ASSIGNED TASK: All lines in the entries below that hold "website" make up the answer.

(Items from a dataset)

====================

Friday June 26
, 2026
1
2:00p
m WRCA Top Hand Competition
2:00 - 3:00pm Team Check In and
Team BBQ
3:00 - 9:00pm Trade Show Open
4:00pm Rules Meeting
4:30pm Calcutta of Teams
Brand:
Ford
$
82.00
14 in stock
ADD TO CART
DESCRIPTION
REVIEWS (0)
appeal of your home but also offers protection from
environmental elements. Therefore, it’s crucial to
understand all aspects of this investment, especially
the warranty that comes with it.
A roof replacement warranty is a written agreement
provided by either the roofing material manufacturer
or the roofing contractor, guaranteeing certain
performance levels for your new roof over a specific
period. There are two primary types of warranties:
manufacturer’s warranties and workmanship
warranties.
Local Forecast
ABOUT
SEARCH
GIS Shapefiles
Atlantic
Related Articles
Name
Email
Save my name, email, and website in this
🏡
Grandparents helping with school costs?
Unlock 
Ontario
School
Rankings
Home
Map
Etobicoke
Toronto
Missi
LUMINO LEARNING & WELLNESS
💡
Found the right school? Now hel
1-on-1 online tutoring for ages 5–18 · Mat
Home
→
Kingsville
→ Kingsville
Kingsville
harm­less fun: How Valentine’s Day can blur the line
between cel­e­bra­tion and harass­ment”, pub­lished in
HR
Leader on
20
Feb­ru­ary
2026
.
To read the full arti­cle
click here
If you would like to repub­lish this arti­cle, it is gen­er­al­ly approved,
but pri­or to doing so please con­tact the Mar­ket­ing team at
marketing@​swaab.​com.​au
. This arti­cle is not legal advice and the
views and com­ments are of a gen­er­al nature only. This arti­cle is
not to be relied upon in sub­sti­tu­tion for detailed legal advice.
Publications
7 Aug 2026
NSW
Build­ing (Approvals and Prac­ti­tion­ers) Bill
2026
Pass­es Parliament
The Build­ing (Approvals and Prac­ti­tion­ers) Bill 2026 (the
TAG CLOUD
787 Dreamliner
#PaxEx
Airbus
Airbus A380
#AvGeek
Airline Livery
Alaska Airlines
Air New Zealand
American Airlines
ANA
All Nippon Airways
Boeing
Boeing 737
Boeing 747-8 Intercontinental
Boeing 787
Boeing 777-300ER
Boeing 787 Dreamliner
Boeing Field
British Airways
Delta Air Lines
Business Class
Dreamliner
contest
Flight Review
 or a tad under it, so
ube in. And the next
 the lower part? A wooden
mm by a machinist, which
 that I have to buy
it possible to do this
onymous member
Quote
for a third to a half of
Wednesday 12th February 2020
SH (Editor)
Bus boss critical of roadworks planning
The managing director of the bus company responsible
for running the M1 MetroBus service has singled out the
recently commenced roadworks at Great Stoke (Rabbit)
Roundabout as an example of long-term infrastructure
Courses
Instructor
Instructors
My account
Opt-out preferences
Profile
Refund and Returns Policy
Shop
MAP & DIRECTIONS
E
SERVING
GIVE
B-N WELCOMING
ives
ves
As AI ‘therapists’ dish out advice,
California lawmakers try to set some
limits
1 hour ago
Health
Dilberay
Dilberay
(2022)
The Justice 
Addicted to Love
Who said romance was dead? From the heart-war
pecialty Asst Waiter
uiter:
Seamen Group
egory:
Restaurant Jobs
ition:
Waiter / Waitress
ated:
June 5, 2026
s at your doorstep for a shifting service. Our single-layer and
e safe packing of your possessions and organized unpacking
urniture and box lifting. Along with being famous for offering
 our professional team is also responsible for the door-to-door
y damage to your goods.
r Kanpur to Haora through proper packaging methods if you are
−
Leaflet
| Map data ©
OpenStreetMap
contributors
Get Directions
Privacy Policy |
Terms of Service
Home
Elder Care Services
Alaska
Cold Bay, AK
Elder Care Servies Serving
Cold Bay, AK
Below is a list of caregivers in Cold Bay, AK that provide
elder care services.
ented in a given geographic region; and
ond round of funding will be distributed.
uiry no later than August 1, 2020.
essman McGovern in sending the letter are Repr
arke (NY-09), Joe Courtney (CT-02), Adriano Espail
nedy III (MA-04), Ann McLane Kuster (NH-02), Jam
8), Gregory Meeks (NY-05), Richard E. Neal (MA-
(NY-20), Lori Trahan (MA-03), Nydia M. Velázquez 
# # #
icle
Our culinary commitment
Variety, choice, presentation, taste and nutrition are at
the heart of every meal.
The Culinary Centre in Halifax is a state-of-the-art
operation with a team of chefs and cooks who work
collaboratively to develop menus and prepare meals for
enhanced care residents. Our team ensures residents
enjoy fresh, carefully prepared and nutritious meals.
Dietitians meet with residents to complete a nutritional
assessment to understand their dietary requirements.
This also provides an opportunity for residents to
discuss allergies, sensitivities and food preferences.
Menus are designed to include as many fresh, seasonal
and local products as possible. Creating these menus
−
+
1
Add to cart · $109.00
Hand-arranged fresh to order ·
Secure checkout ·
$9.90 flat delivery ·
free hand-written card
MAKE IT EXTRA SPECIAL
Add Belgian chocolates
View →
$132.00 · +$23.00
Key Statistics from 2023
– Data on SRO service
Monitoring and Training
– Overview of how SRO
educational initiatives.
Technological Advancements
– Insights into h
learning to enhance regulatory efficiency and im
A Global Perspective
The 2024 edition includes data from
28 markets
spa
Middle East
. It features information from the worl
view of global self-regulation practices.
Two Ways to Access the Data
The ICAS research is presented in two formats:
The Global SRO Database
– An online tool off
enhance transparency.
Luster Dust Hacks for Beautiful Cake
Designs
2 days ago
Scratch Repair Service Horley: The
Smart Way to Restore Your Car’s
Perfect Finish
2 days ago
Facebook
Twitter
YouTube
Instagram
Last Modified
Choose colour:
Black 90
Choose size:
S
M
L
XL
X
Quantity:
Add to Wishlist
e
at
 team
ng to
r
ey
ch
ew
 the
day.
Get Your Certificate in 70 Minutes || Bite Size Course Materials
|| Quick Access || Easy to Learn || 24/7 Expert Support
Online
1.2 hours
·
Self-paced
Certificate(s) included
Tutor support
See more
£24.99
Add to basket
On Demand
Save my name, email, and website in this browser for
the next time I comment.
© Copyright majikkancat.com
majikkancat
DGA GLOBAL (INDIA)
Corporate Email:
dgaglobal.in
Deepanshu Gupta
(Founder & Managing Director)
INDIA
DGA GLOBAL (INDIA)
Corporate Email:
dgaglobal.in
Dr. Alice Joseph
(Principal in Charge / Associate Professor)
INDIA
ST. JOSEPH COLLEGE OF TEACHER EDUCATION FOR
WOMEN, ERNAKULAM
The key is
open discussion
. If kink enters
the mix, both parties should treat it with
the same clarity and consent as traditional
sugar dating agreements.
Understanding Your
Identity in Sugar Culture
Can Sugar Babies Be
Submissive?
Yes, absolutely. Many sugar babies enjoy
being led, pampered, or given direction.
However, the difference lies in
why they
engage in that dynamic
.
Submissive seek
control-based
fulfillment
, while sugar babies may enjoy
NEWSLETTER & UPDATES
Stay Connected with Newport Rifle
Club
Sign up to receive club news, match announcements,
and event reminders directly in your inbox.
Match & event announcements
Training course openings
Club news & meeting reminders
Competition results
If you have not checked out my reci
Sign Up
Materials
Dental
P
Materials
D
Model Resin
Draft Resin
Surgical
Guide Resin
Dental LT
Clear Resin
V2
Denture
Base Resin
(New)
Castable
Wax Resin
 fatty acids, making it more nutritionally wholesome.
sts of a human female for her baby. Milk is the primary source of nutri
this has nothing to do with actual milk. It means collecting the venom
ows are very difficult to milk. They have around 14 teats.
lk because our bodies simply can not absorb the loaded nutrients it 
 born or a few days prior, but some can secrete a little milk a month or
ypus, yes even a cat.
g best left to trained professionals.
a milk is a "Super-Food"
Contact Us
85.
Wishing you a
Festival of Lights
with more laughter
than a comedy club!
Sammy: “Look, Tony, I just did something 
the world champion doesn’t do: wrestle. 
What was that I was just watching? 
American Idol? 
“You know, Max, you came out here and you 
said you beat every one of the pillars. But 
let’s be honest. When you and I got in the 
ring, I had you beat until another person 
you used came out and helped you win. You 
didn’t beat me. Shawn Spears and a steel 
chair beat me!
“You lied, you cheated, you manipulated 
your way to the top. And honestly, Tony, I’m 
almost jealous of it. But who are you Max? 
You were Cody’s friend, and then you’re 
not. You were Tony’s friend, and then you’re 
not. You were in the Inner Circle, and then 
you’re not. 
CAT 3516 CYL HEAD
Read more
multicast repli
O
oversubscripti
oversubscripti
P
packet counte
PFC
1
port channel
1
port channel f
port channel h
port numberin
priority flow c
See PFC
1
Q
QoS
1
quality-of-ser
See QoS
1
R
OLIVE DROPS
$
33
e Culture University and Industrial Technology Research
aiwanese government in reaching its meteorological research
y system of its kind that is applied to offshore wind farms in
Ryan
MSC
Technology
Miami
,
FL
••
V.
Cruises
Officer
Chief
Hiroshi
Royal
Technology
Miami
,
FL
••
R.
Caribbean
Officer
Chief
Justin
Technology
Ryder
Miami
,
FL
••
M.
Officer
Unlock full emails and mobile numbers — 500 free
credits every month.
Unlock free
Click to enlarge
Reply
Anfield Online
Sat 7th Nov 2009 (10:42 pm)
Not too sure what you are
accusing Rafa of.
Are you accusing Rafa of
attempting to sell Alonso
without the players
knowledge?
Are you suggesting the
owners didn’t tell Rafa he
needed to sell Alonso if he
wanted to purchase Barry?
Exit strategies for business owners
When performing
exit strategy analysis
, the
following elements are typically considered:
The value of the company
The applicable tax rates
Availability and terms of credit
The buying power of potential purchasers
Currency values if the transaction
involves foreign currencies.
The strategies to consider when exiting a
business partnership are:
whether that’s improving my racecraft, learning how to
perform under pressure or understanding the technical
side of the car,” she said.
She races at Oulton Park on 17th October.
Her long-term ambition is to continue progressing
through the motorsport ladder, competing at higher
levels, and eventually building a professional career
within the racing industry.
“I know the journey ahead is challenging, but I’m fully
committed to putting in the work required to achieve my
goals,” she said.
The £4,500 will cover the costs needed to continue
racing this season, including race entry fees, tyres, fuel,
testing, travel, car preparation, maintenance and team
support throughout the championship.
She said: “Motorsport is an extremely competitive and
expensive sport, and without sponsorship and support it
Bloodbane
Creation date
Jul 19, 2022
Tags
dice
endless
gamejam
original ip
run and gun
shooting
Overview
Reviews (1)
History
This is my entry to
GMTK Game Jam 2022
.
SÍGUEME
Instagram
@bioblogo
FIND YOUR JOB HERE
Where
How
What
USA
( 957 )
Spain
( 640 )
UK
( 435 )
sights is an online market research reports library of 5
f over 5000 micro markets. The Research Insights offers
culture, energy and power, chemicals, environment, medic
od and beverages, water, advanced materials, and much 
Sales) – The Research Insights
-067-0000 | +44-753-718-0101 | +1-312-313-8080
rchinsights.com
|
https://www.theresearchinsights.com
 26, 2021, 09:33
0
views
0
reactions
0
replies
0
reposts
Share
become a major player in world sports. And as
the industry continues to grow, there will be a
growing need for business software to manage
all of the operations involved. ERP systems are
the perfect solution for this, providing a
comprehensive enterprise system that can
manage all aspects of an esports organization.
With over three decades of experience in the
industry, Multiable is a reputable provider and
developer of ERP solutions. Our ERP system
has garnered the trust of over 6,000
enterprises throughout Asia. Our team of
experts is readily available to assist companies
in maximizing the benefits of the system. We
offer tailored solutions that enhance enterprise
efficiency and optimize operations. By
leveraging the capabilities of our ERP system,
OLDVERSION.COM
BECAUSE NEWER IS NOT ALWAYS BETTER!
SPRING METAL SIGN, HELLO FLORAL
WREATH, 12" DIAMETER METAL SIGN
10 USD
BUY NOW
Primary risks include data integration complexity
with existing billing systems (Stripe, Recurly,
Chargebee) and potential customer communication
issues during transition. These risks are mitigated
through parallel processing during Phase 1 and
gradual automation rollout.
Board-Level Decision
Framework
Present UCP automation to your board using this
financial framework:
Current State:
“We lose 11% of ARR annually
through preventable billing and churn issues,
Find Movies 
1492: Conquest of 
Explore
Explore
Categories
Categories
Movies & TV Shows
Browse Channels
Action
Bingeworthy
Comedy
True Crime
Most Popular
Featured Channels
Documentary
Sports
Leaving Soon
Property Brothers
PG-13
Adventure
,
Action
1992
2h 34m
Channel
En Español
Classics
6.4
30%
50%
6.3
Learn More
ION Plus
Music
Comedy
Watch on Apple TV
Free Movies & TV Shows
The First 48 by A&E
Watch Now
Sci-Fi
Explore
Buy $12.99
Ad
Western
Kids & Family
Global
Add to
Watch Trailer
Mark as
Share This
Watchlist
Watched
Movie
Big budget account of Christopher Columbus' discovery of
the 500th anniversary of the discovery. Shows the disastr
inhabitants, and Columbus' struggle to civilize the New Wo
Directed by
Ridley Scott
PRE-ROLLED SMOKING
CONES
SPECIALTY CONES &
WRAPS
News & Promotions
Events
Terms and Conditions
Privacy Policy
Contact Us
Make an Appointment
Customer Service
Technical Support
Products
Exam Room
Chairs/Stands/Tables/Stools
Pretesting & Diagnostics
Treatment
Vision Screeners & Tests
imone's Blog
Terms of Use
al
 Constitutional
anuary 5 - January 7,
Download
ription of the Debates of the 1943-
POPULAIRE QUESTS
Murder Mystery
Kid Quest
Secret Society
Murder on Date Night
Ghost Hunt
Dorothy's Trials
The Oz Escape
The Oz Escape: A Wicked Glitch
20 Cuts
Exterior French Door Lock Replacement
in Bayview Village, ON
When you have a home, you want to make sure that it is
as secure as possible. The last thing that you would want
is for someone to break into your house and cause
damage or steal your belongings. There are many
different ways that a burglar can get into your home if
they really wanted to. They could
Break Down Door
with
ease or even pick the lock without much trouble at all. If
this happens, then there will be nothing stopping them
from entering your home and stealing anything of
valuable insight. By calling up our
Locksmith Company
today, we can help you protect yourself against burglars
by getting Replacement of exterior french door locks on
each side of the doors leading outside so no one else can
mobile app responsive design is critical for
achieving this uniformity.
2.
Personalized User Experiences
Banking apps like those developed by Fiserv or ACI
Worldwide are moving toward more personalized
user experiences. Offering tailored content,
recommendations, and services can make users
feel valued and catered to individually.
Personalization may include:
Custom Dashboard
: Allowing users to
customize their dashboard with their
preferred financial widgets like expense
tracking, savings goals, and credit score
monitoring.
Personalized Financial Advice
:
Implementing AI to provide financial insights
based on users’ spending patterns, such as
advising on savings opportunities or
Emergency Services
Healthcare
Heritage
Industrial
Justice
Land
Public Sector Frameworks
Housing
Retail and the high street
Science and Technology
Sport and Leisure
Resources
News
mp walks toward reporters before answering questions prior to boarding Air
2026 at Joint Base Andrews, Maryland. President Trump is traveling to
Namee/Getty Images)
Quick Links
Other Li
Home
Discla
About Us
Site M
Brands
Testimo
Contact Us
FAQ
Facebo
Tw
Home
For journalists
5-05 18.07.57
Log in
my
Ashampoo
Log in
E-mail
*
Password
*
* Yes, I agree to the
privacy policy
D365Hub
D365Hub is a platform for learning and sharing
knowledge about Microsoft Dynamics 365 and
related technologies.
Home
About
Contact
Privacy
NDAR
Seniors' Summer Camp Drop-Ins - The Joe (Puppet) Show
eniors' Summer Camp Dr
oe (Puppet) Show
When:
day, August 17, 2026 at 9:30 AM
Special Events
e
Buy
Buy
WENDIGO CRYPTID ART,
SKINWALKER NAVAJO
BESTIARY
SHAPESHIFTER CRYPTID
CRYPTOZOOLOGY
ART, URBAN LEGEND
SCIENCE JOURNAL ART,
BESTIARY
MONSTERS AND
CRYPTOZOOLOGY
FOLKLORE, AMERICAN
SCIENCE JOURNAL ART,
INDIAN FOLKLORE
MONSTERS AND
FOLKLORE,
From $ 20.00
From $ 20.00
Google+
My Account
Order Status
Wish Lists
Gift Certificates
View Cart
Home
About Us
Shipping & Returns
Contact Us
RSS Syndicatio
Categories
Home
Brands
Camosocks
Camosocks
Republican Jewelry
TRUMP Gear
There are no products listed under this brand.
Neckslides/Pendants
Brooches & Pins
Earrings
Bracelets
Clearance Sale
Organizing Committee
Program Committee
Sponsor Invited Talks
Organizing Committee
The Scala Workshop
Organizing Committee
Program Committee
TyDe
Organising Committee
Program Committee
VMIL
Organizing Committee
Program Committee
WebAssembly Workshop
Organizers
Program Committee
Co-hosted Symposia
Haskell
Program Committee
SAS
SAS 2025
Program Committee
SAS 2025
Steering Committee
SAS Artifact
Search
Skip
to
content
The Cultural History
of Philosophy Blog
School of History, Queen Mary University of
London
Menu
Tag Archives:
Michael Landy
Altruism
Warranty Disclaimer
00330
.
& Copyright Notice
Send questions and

====================

RESULT:
Save my name, email, and website in this
Save my name, email, and website in this browser for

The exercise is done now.